A ideia de substituir um pedaço de picanha por uma berinjela pode causar calafrios nos churrasqueiros mais entusiasmados. No entanto, um estudo publicado hoje, 12, pela Revista Nature Communications sugere que esse tipo de substituição pode ser imprescindível para a sobrevivência do planeta. De acordo com os dados apresentados, trocar cerca de 50% da carne e dos laticínios por alternativas à base de plantas até 2050 poderia reduzir as emissões de gases de efeito estufa relacionados à agricultura e uso do solo em até 31%.
A adoção de uma dieta variada, com o incremento de produtos a base de vegetais e a redução do consumo de carnes, leites e derivados poderia, portanto, resultar em benefícios para o clima e a biodiversidade, preservando a integridade dos ecossistemas globais e contribuindo para o controle das emissões de gases poluentes. Além disso, os autores alegam que a mudança nas preferências alimentares poderia contribuir para o reflorestamento de áreas degradadas e a recuperação do solo em regiões de intensa atividade pecuária. Embora esse tipo de transição no comportamento alimentar possa ser desafiadora e exija uma série de inovações tecnológicas e intervenções políticas, os ganhos ambientais justificariam o esforço.
“É muito importante pensar o papel que a pecuária tem nessa cadeia”, diz Gus Guadagnini, diretor executivo do The Good Food Brazil, organização internacional que busca por alternativas vegetais para substituir o consumo de produtos de origem animal, que não fez parte da pesquisa. “Atualmente cerca de 80% das áreas cultiváveis do planeta geram menos de 20% das calorias que o mundo consome. Apenas uma pequena parcela é destinada à produção de comida. A maior parte é usada para gado, como pasto, ou para a produção de grãos que vão servir para alimentar esse gado”.
Nos cenários desenvolvidos pelos pesquisadores, a substituição da carne por alternativas vegetais diminuiria 12% da área agrícola destinada à produção alimentar, interromperia quase integralmente o declínio de áreas florestais, diminuiria em até 10% o consumo global de água e reduziria em até 31 milhões o número de pessoas subnutridas.
“Estamos olhando para uma questão social muito importante, que diz respeito ao uso de recursos da terra neste momento e no futuro, onde teremos que encontrar formas de alimentar ainda mais gente em um planeta que já não suporta o uso que fazemos dele agora”, afirma Guadagnini. Há um alerta, porém, os benefícios das mudanças no comportamento alimentar só serão completos se as terras agrícolas poupadas pela pecuária e produção de commodities forem reflorestadas com ampla biodiversidade.

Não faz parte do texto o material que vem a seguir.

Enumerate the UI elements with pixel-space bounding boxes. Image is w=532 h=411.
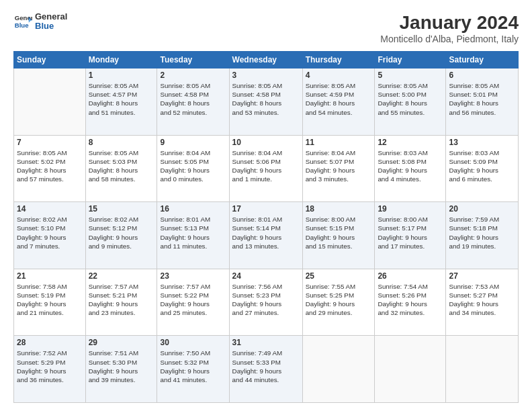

O estudo considera que os impactos podem diferir em diferentes regiões do planeta em razão de características locais, como o tamanho da população, a produtividade agrícola e a participação no comércio internacional de produtos agropecuários. No que diz respeito aos impactos na produção, por exemplo, os autores preveem a China como um dos países mais afetados. Já no que se refere a impactos ambientais, países da África Subsaariana e da América do Sul poderiam apresentar os melhores desempenhos.